## [What you are asked to do]
Reproduce the listing below exactly. Pictures do not belong in the copy.

## [The input]
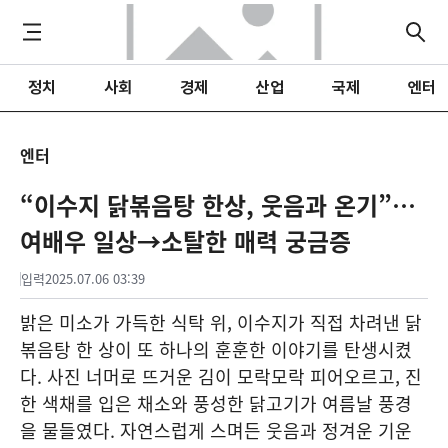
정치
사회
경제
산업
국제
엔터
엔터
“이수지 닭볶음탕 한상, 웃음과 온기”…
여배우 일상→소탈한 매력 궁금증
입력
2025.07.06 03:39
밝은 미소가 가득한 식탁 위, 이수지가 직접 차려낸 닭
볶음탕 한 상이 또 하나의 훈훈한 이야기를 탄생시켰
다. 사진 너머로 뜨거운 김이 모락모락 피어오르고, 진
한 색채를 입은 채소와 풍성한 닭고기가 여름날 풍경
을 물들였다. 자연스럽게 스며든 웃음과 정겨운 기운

## [Result below]
정치
사회
경제
산업
국제
엔터
엔터
“이수지 닭볶음탕 한상, 웃음과 온기”…
여배우 일상→소탈한 매력 궁금증
입력
2025.07.06 03:39
밝은 미소가 가득한 식탁 위, 이수지가 직접 차려낸 닭
볶음탕 한 상이 또 하나의 훈훈한 이야기를 탄생시켰
다. 사진 너머로 뜨거운 김이 모락모락 피어오르고, 진
한 색채를 입은 채소와 풍성한 닭고기가 여름날 풍경
을 물들였다. 자연스럽게 스며든 웃음과 정겨운 기운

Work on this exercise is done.